The dangerous levels of heat that have scorched swathes of the northern hemisphere this summer are likely to hit most of the world between three and 10 times more often by the turn of the century, as the impacts of the human-caused climate crisis accelerate, a new study has found.
That increase is projected to happen in mid-latitude countries, like the US, China, Japan and those in Western Europe, according to the study, published in Communications Earth & Environment on Thursday by researchers at Harvard University and the University of Washington. “Dangerous heat” is defined as 39.4 degrees Celsius (103 degrees Fahrenheit) and above.
By 2050, the number of days of dangerous heat in this region will more than double.

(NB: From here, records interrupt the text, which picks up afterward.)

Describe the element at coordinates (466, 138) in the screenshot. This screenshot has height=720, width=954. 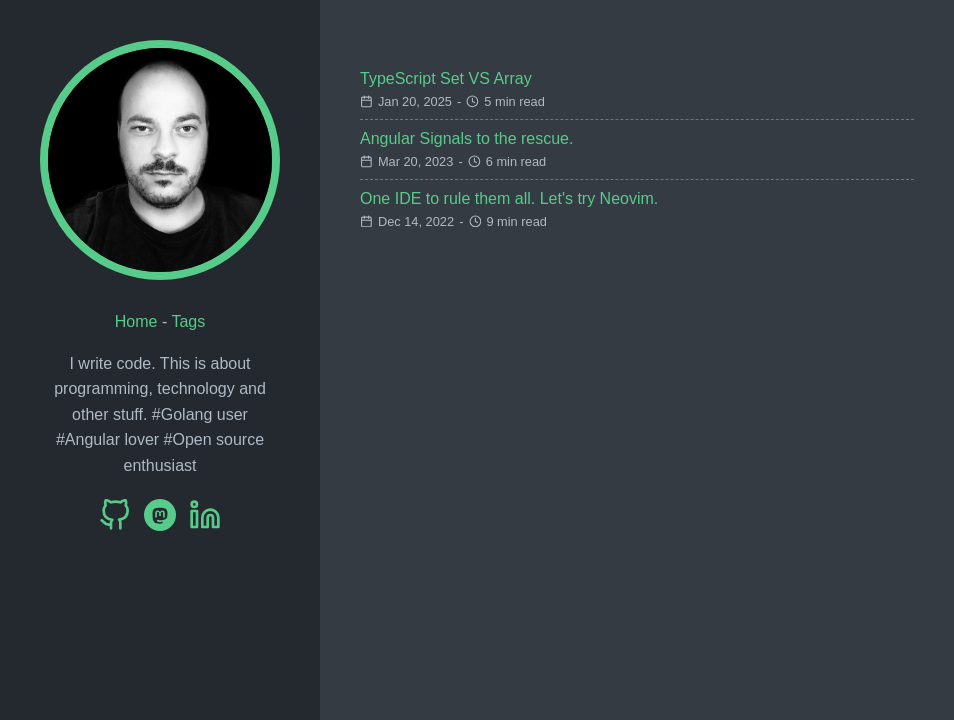
I see `Angular Signals to the rescue.` at that location.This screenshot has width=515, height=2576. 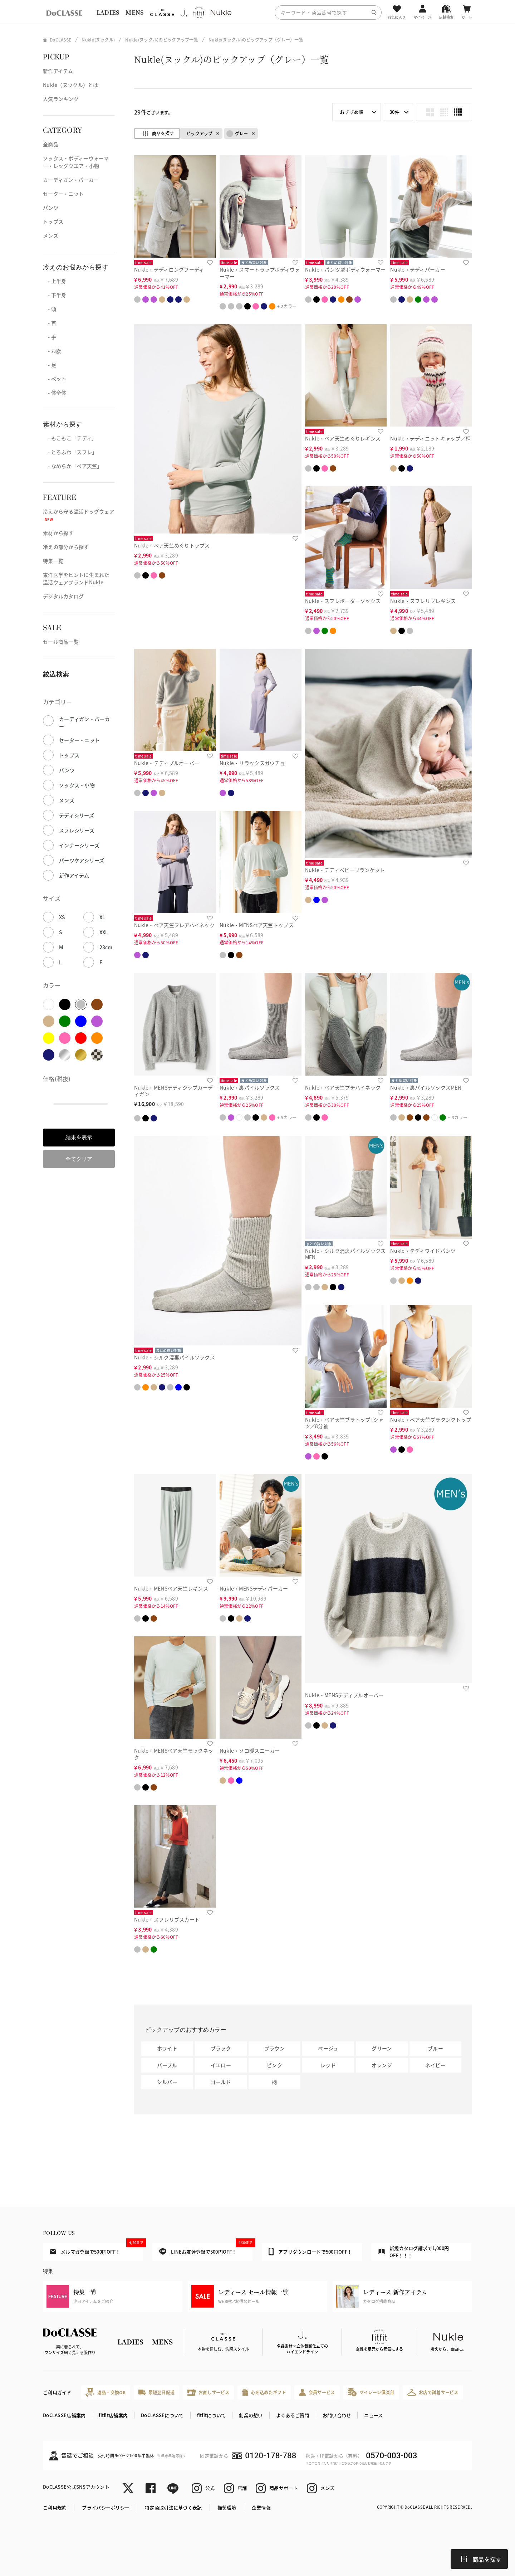 What do you see at coordinates (174, 925) in the screenshot?
I see `Nukle・ベア天竺フレアハイネック` at bounding box center [174, 925].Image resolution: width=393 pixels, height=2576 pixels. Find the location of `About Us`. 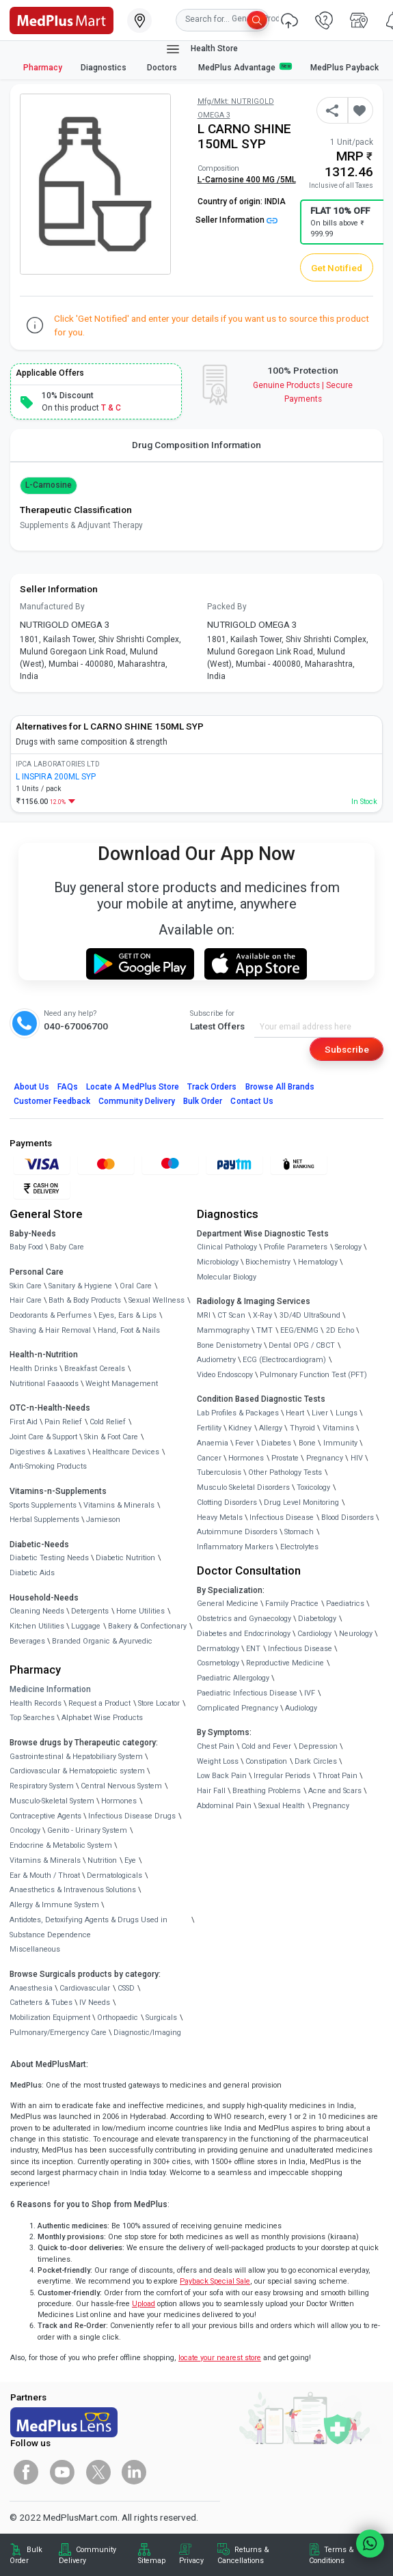

About Us is located at coordinates (31, 1087).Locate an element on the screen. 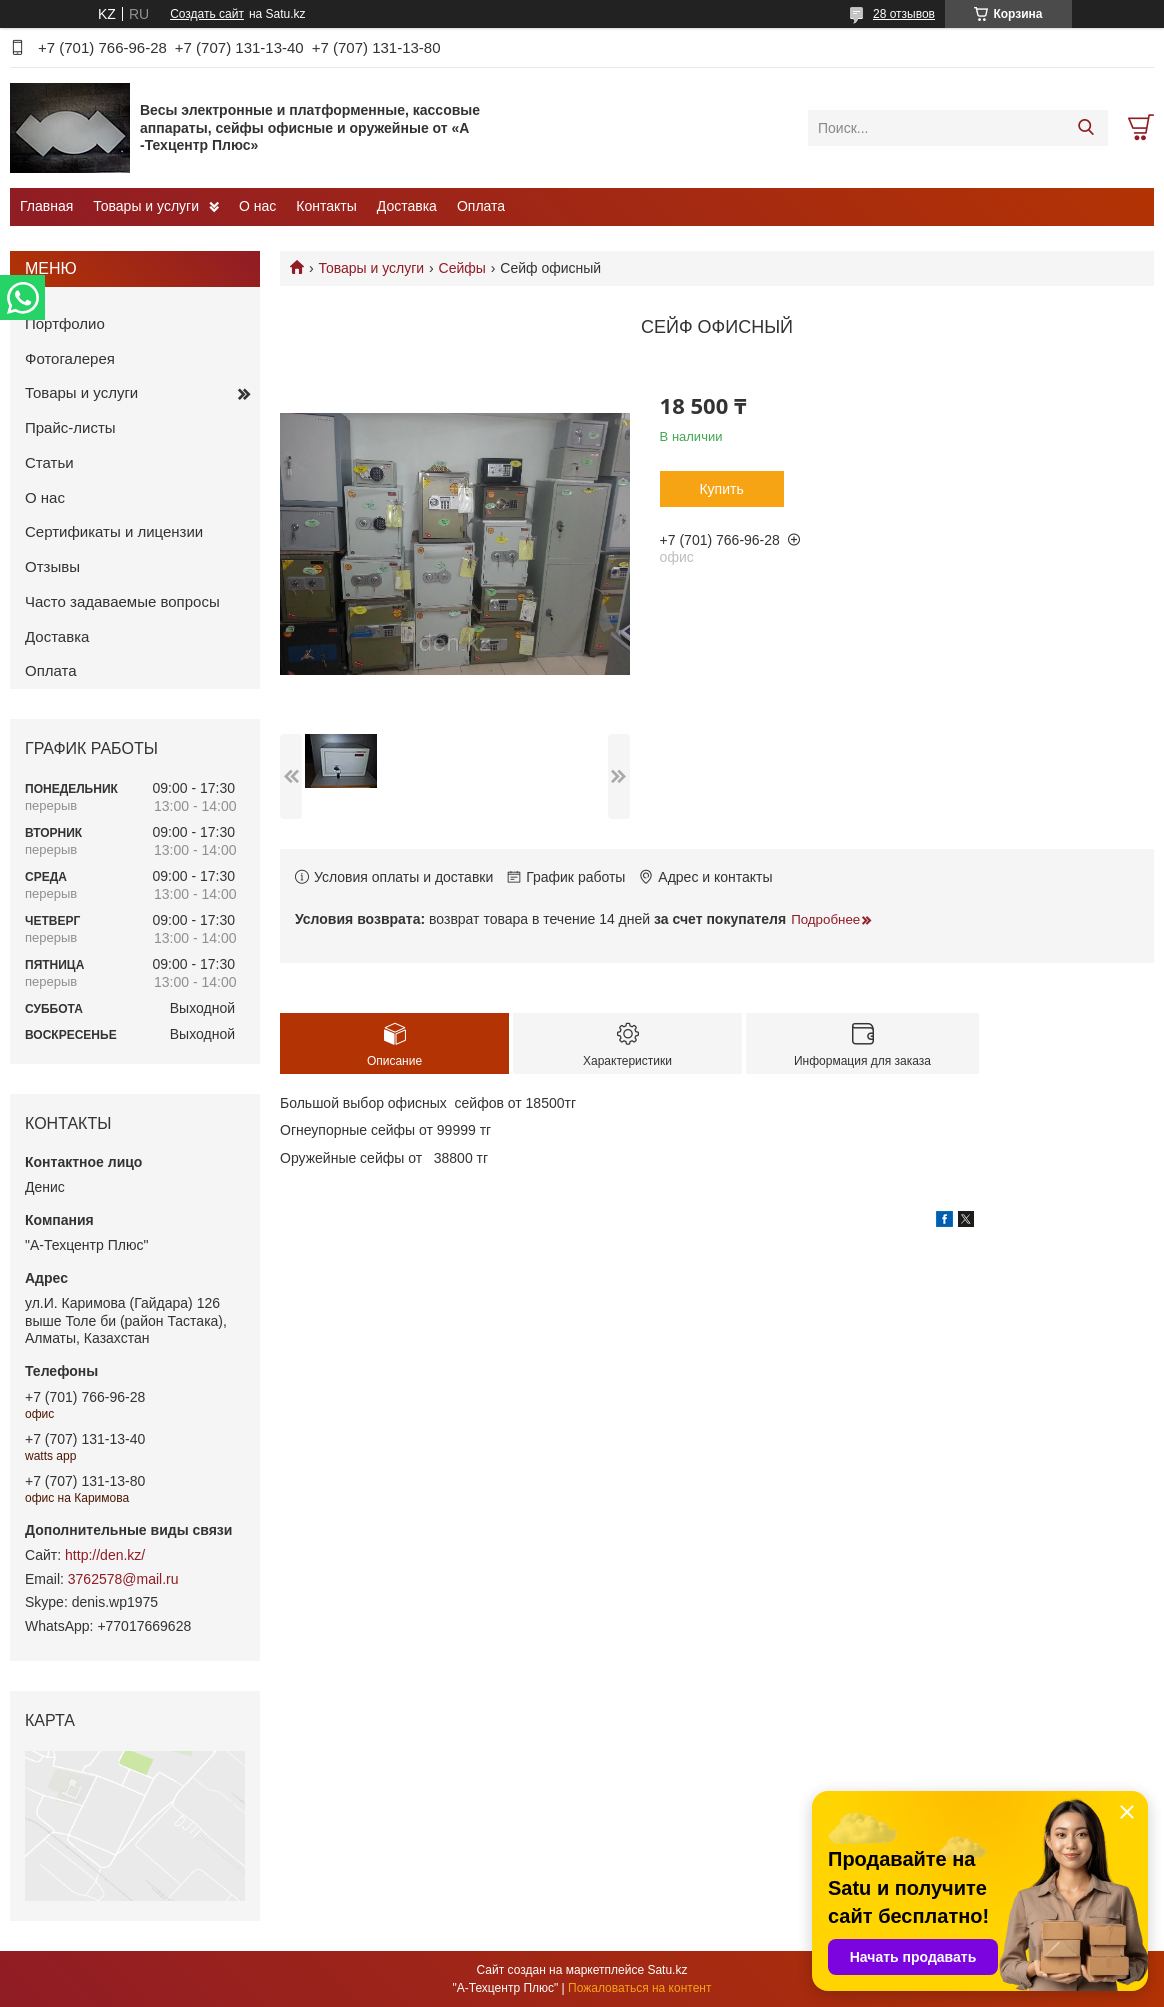  Часто задаваемые вопросы is located at coordinates (122, 601).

Deadly heat waves are currently rare in the mid-latitudes, but they are likely to start happening annually in this region. Chicago, for example, is projected to see a 16-fold increase in dangerous heatwaves by 2100, the study shows.
The situation will be even worse in the tropics, where people could be exposed to dangerous heat most days of the year. Days of “extremely dangerous heat” — which is defined as 51C (124F) — could double. Experts say those levels of heat push the limits of human survivability.

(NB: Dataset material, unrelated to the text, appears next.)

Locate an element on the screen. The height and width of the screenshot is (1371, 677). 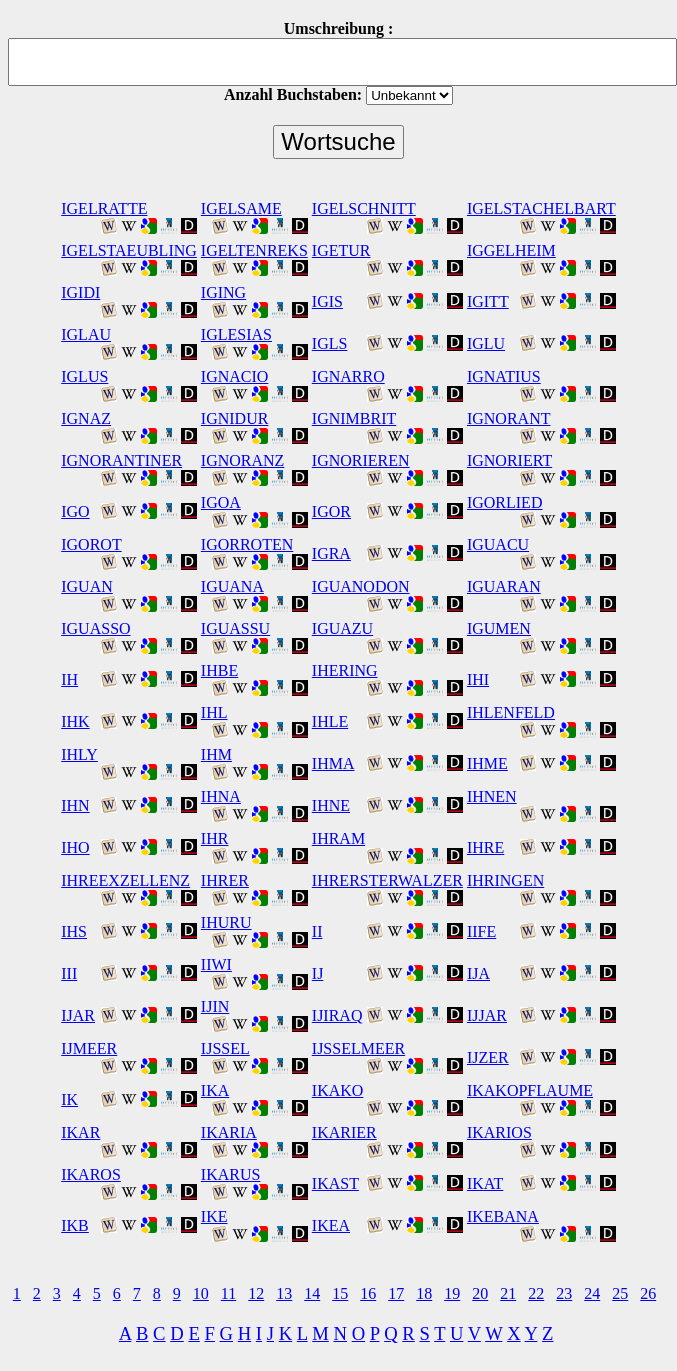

The projections were made under the assumption that average global temperatures will rise by 2 degrees Celsius, a cap set out in the 2015 Paris Agreement. The agreement says that a lower goal of 1.5C of warming is preferable, and there is growing momentum for the world to keep to 1.5C by making deeper and quicker cuts to greenhouse gas emissions.
“The record-breaking heat events of recent summers will become much more common in places like North America and Europe,” said lead author Lucas Vargas Zeppetello from Harvard University in a press release. “For many places close to the equator, by 2100 more than half the year will be a challenge to work outside, even if we begin to curb emissions.”
The study used the heat index, which considers both air temperature and humidity to measure the impact on heat on humans.
“These standards were first created for people working indoors in places like boiler rooms — they were not thought of as conditions that would happen in outdoor, ambient environments. But we are seeing them now,” Vargas Zeppetello said.
The world’s nations agreed at international climate talks in Glasgow, Scotland, last year to come to this year’s talks in Egypt with emissions reductions plans that align with the Paris Agreement. Several countries have missed deadlines to submit their updated plans.
The authors of the study said the world must find ways to adapt to the changing levels of heat to avoid a spike in illnesses, especially among elderly people, those who work outdoor and those with lower incomes.
Several European countries are poorly set up to deal with extreme heat. In the UK, for example, few people have air conditioning, trains were canceled and an airport runway melted during a days-long heat wave, where temperatures surpassed 40C for the first time on record.
The study looked at predictions from existing global climate models, projections for human population increases, and the relationship between economic growth and carbon emissions to establish how much and how quickly temperatures were expected to rise.
They also estimated that there was only a 0.1% chance of limiting warming to 1.5C by 2100, and that the world will likely approach 2C of warming as soon as 2050. Many countries and businesses are aiming to achieve net zero – where greehouse gas emissions are no greater than those removed from the atmosphere – by that same year.
“These are frightening scenarios that we still have the capacity to prevent,” Vargas Zeppetello said. “This study shows you the abyss, but it also shows you that we have some agency to prevent these scenarios from happening.”